Exercise details. Your answer should consist of every line in the records that holds "fast".

Data to process.
━━━━━━━━━━━━━━━━
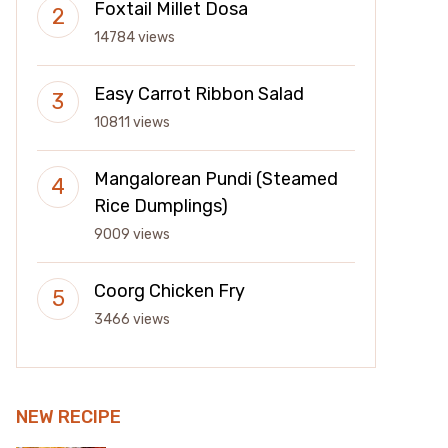
Foxtail Millet Dosa
14784 views
Easy Carrot Ribbon Salad
10811 views
Mangalorean Pundi (Steamed
Rice Dumplings)
9009 views
Coorg Chicken Fry
3466 views
NEW RECIPE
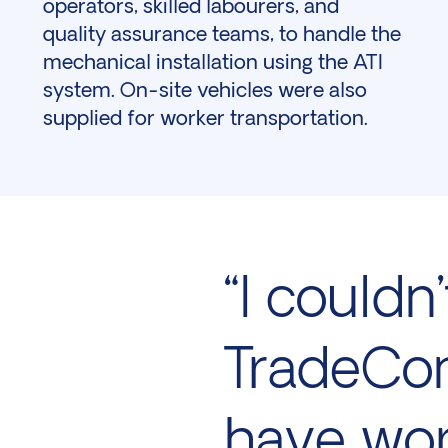
operators, skilled labourers, and
quality assurance teams, to handle the
mechanical installation using the ATI
system. On-site vehicles were also
supplied for worker transportation.
“I could
TradeCon
have wor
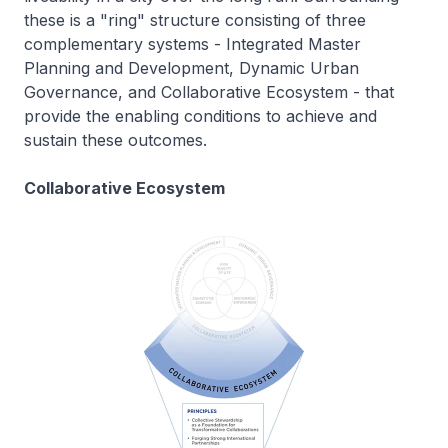
these is a "ring" structure consisting of three
complementary systems - Integrated Master
Planning and Development, Dynamic Urban
Governance, and Collaborative Ecosystem - that
provide the enabling conditions to achieve and
sustain these outcomes.
Collaborative Ecosystem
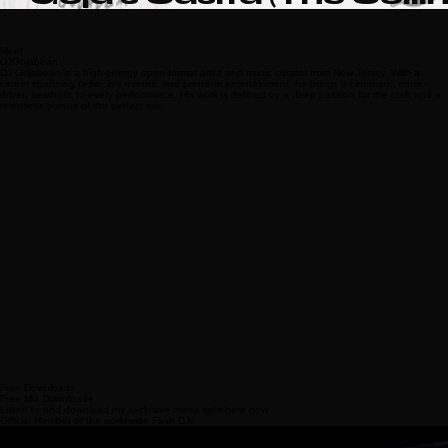
Goja's Casita (The Collin
Edits)
Meet
DJGojabean
DJ Gojabean is a high-energy open-format artist and music curator from New Jersey. With a
career spanning radio, live events, and premium entertainment, he brings a cinematic, music-
driven aesthetic to every performance. His work is defined by a deep passion for the craft and a
relentless pursuit of the perfect mix.
Free Downloads
Free Mix Downloads
Listen to and download my exclusive mixes right here now.
Official Member of the worldwide Fleet DJs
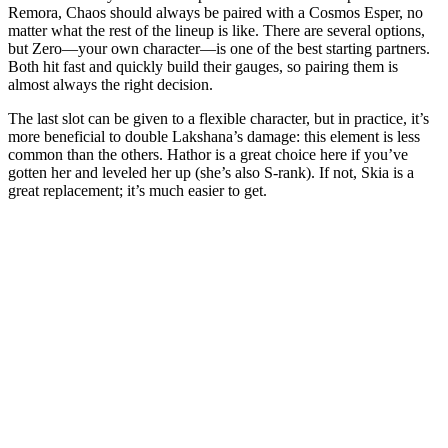
Remora, Chaos should always be paired with a Cosmos Esper, no
matter what the rest of the lineup is like. There are several options,
but Zero—your own character—is one of the best starting partners.
Both hit fast and quickly build their gauges, so pairing them is
almost always the right decision.
The last slot can be given to a flexible character, but in practice, it’s
more beneficial to double Lakshana’s damage: this element is less
common than the others. Hathor is a great choice here if you’ve
gotten her and leveled her up (she’s also S-rank). If not, Skia is a
great replacement; it’s much easier to get.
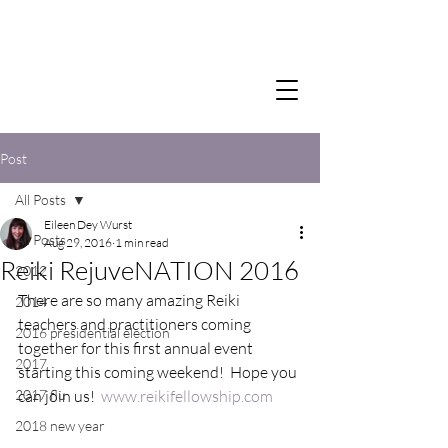
Post
All Posts
Eileen Dey Wurst
All Posts
Aug 29, 2016
1 min read
Reiki RejuveNATION 2016
2012
There are so many amazing Reiki 
2014
teachers and practitioners coming 
2016 presidential election
together for this first annual event 
2017
starting this coming weekend!  Hope you 
2017 flu
can join us!  
www.reikifellowship.com
2018 new year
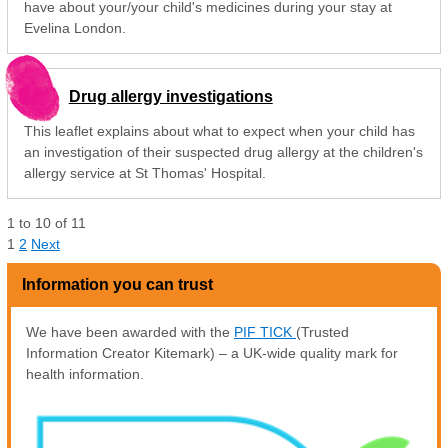
have about your/your child's medicines during your stay at
Evelina London.
Drug allergy investigations
This leaflet explains about what to expect when your child has
an investigation of their suspected drug allergy at the children's
allergy service at St Thomas' Hospital.
1
to
10
of
11
1
2
Next
Information you can trust
We have been awarded with the
PIF TICK
(Trusted
Information Creator Kitemark) – a UK-wide quality mark for
health information.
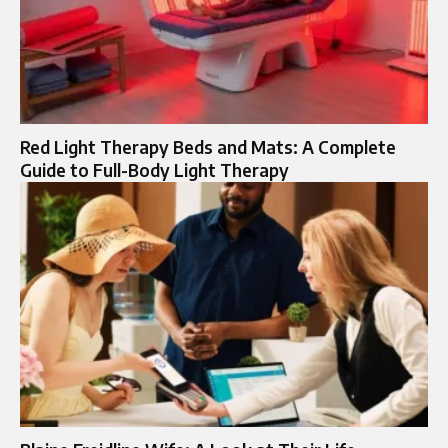
Red Light Therapy Beds and Mats: A Complete
Guide to Full-Body Light Therapy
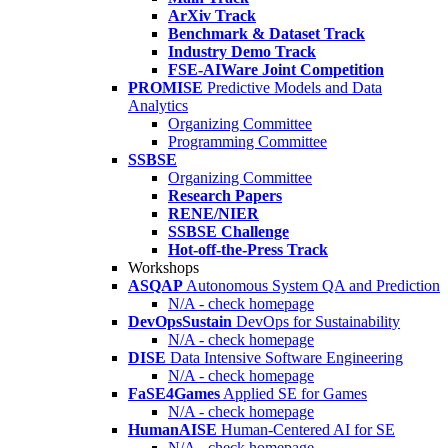
ArXiv Track
Benchmark & Dataset Track
Industry Demo Track
FSE-AIWare Joint Competition
PROMISE
Predictive Models and Data
Analytics
Organizing Committee
Programming Committee
SSBSE
Organizing Committee
Research Papers
RENE/NIER
SSBSE Challenge
Hot-off-the-Press Track
Workshops
ASQAP
Autonomous System QA and Prediction
N/A - check homepage
DevOpsSustain
DevOps for Sustainability
N/A - check homepage
DISE
Data Intensive Software Engineering
N/A - check homepage
FaSE4Games
Applied SE for Games
N/A - check homepage
HumanAISE
Human-Centered AI for SE
N/A - check homepage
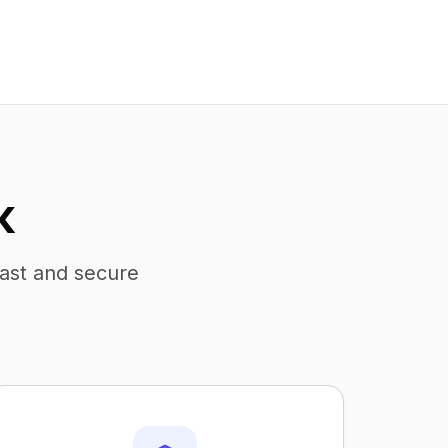
K
fast and secure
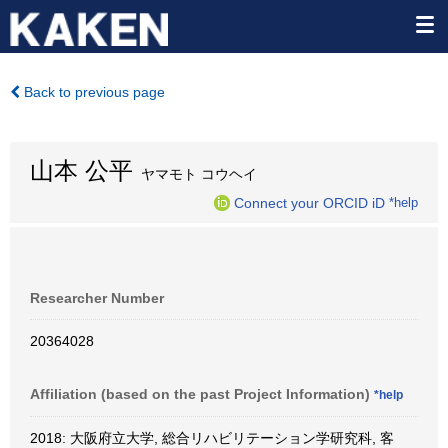
Back to previous page
山本 公平
ヤマモト コウヘイ
Connect your ORCID iD
*help
Researcher Number
20364028
Affiliation (based on the past Project Information)
*help
2018: 大阪府立大学, 総合リハビリテーション学研究科, 客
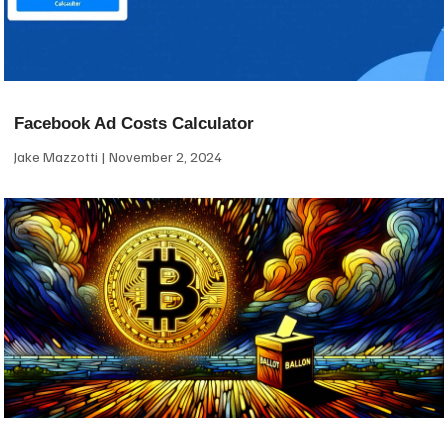
Facebook Ad Costs Calculator
Jake Mazzotti
November 2, 2024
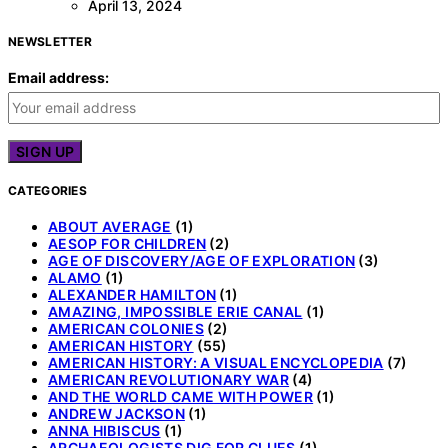
April 13, 2024
NEWSLETTER
Email address:
CATEGORIES
ABOUT AVERAGE
(1)
AESOP FOR CHILDREN
(2)
AGE OF DISCOVERY/AGE OF EXPLORATION
(3)
ALAMO
(1)
ALEXANDER HAMILTON
(1)
AMAZING, IMPOSSIBLE ERIE CANAL
(1)
AMERICAN COLONIES
(2)
AMERICAN HISTORY
(55)
AMERICAN HISTORY: A VISUAL ENCYCLOPEDIA
(7)
AMERICAN REVOLUTIONARY WAR
(4)
AND THE WORLD CAME WITH POWER
(1)
ANDREW JACKSON
(1)
ANNA HIBISCUS
(1)
ARCHAEOLOGISTS DIG FOR CLUES
(1)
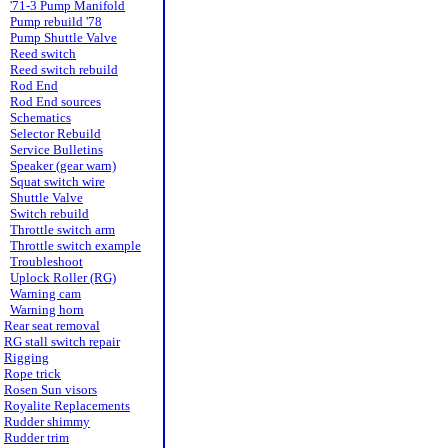
'71-3 Pump Manifold
Pump rebuild '78
Pump Shuttle Valve
Reed switch
Reed switch rebuild
Rod End
Rod End sources
Schematics
Selector Rebuild
Service Bulletins
Speaker (gear warn)
Squat switch wire
Shuttle Valve
Switch rebuild
Throttle switch arm
Throttle switch example
Troubleshoot
Uplock Roller (RG)
Warning cam
Warning horn
Rear seat removal
RG stall switch repair
Rigging
Rope trick
Rosen Sun visors
Royalite Replacements
Rudder shimmy
Rudder trim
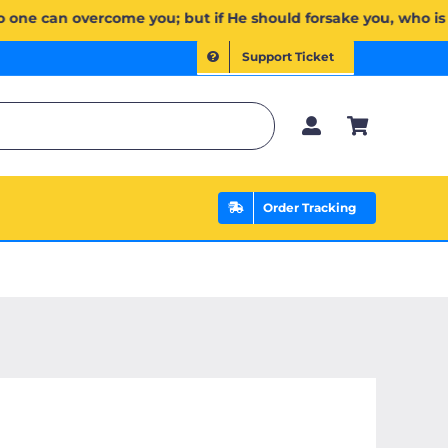
ۖ وَإِن يَخۡذُلۡكُمۡ فَمَن ذَا ٱلَّذِي يَنصُرُكُم مِّنۢ بَعۡدِهِۦۗ وَعَلَى ٱللَّهِ فَلۡيَتَوَكَّلِ ٱلۡمُؤۡمِنُونَ | If Allah should 
Support Ticket
Order Tracking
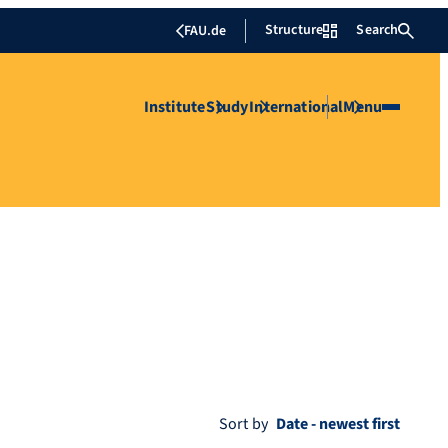
Structure
Search
FAU.de
Institute
Study
International
Menu
Sort by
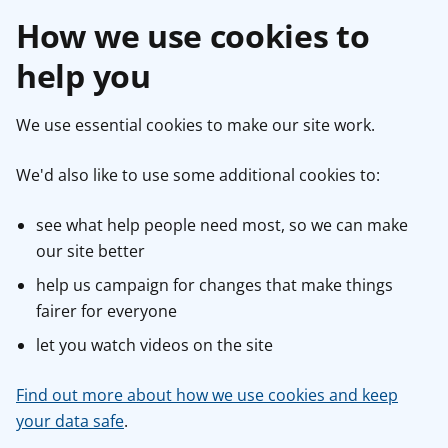
How we use cookies to
help you
We use essential cookies to make our site work.
We'd also like to use some additional cookies to:
see what help people need most, so we can make
our site better
help us campaign for changes that make things
fairer for everyone
let you watch videos on the site
Find out more about how we use cookies and keep
your data safe
.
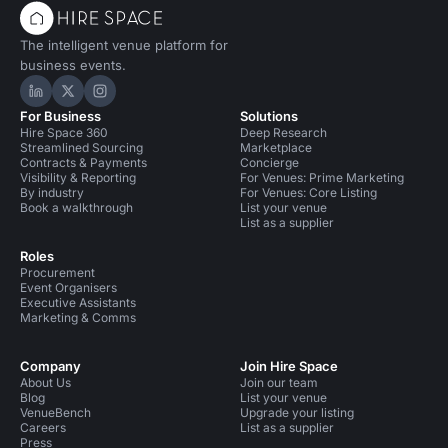
The intelligent venue platform for
business events.
Hire Space on LinkedIn
Hire Space on X
Hire Space on Instagram
For Business
Solutions
Hire Space 360
Deep Research
Streamlined Sourcing
Marketplace
Contracts & Payments
Concierge
Visibility & Reporting
For Venues: Prime Marketing
By industry
For Venues: Core Listing
Book a walkthrough
List your venue
List as a supplier
Roles
Procurement
Event Organisers
Executive Assistants
Marketing & Comms
Company
Join Hire Space
About Us
Join our team
Blog
List your venue
VenueBench
Upgrade your listing
Careers
List as a supplier
Press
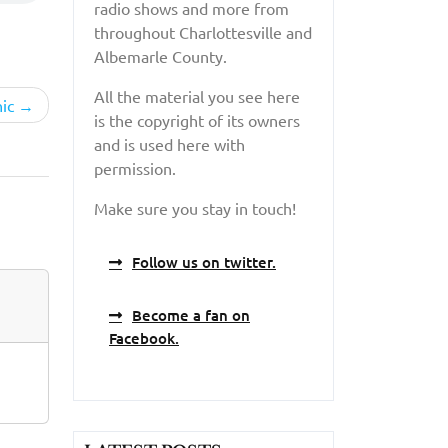
radio shows and more from
throughout Charlottesville and
Albemarle County.
All the material you see here
ic
is the copyright of its owners
and is used here with
permission.
Make sure you stay in touch!
Follow us on twitter.
Become a fan on
Facebook.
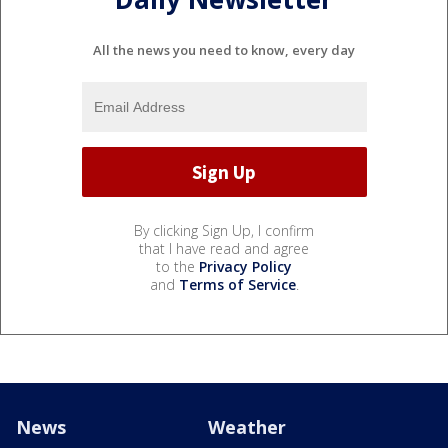
All the news you need to know, every day
By clicking Sign Up, I confirm
that I have read and agree
to the
Privacy Policy
and
Terms of Service
.
News
Weather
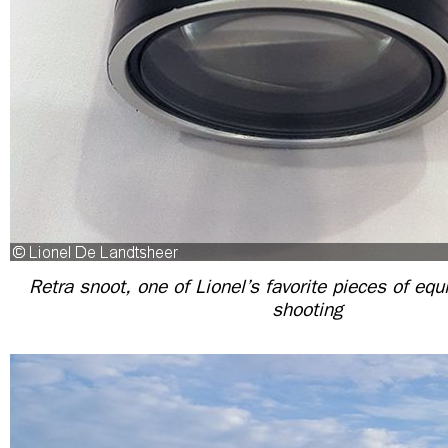
Retra snoot, one of Lionel’s favorite pieces of eq
shooting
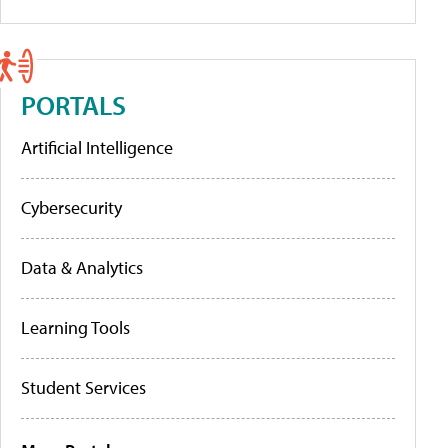
PORTALS
Artificial Intelligence
Cybersecurity
Data & Analytics
Learning Tools
Student Services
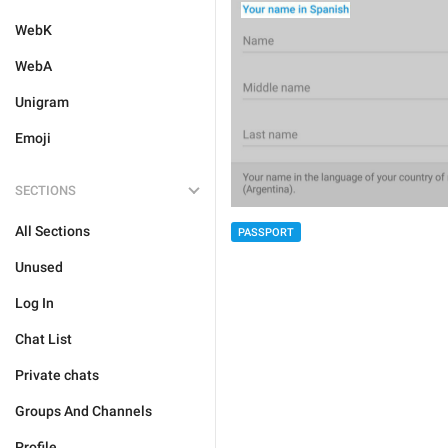
WebK
WebA
Unigram
Emoji
SECTIONS
All Sections
PASSPORT
Unused
Log In
Chat List
Private chats
Groups And Channels
Profile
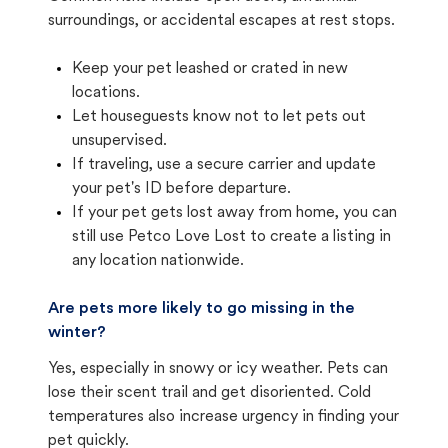
surroundings, or accidental escapes at rest stops.
Keep your pet leashed or crated in new
locations.
Let houseguests know not to let pets out
unsupervised.
If traveling, use a secure carrier and update
your pet's ID before departure.
If your pet gets lost away from home, you can
still use Petco Love Lost to create a listing in
any location nationwide.
Are pets more likely to go missing in the
winter?
Yes, especially in snowy or icy weather. Pets can
lose their scent trail and get disoriented. Cold
temperatures also increase urgency in finding your
pet quickly.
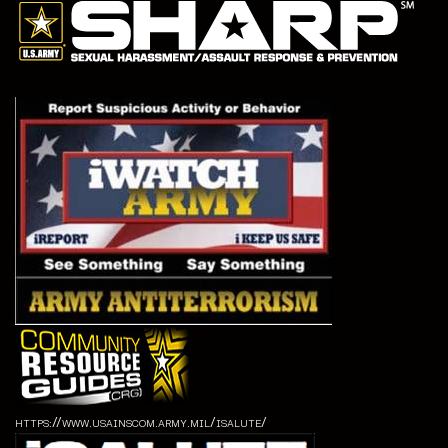
https://www.usainscom.army.mil/isalute/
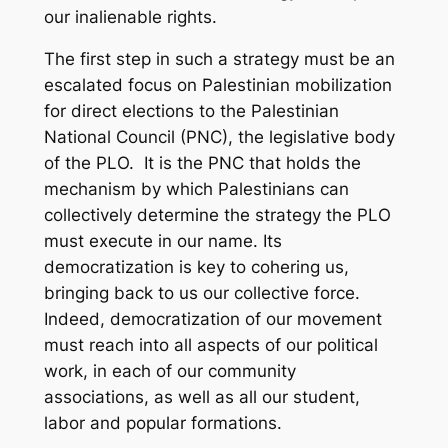
our inalienable rights.
The first step in such a strategy must be an
escalated focus on Palestinian mobilization
for direct elections to the Palestinian
National Council (PNC), the legislative body
of the PLO. It is the PNC that holds the
mechanism by which Palestinians can
collectively determine the strategy the PLO
must execute in our name. Its
democratization is key to cohering us,
bringing back to us our collective force.
Indeed, democratization of our movement
must reach into all aspects of our political
work, in each of our community
associations, as well as all our student,
labor and popular formations.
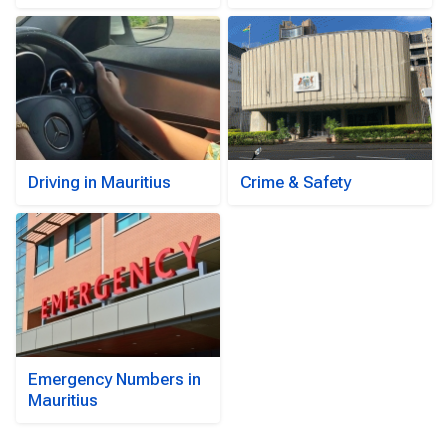
Driving in Mauritius
Crime & Safety
Emergency Numbers in
Mauritius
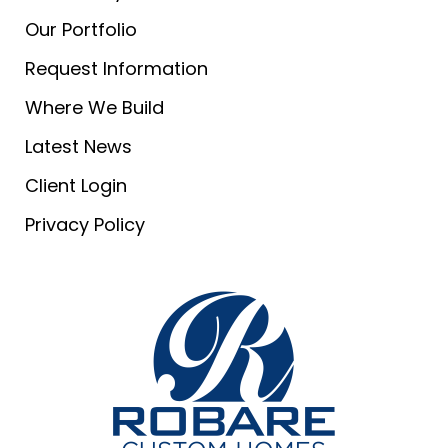
Our Portfolio
Request Information
Where We Build
Latest News
Client Login
Privacy Policy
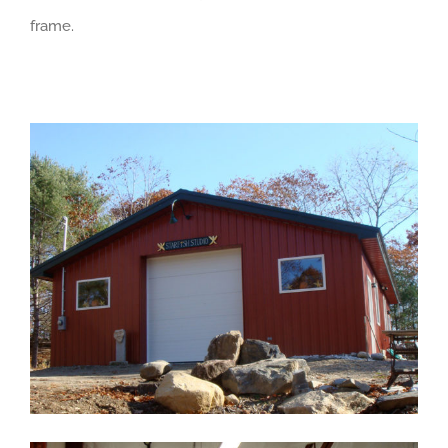
frame.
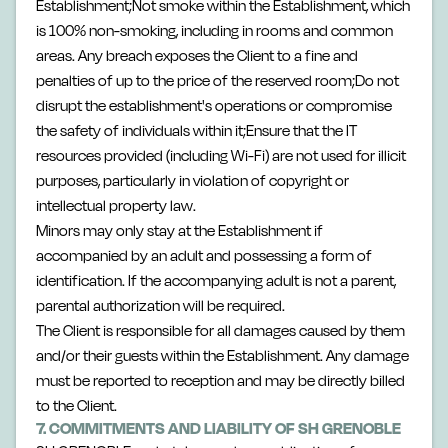
Establishment;Not smoke within the Establishment, which
is 100% non-smoking, including in rooms and common
areas. Any breach exposes the Client to a fine and
penalties of up to the price of the reserved room;Do not
disrupt the establishment's operations or compromise
the safety of individuals within it;Ensure that the IT
resources provided (including Wi-Fi) are not used for illicit
purposes, particularly in violation of copyright or
intellectual property law.
Minors may only stay at the Establishment if
accompanied by an adult and possessing a form of
identification. If the accompanying adult is not a parent,
parental authorization will be required.
The Client is responsible for all damages caused by them
and/or their guests within the Establishment. Any damage
must be reported to reception and may be directly billed
to the Client.
7. COMMITMENTS AND LIABILITY OF SH GRENOBLE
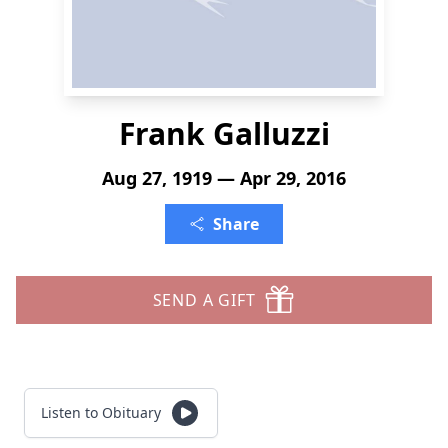
Frank Galluzzi
Aug 27, 1919 — Apr 29, 2016
Share
SEND A GIFT
Listen to Obituary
━━━━━━━━━━━━━━━━
Expected answer.
Both hit fast and quickly build their gauges, so pairing them is
fast and secure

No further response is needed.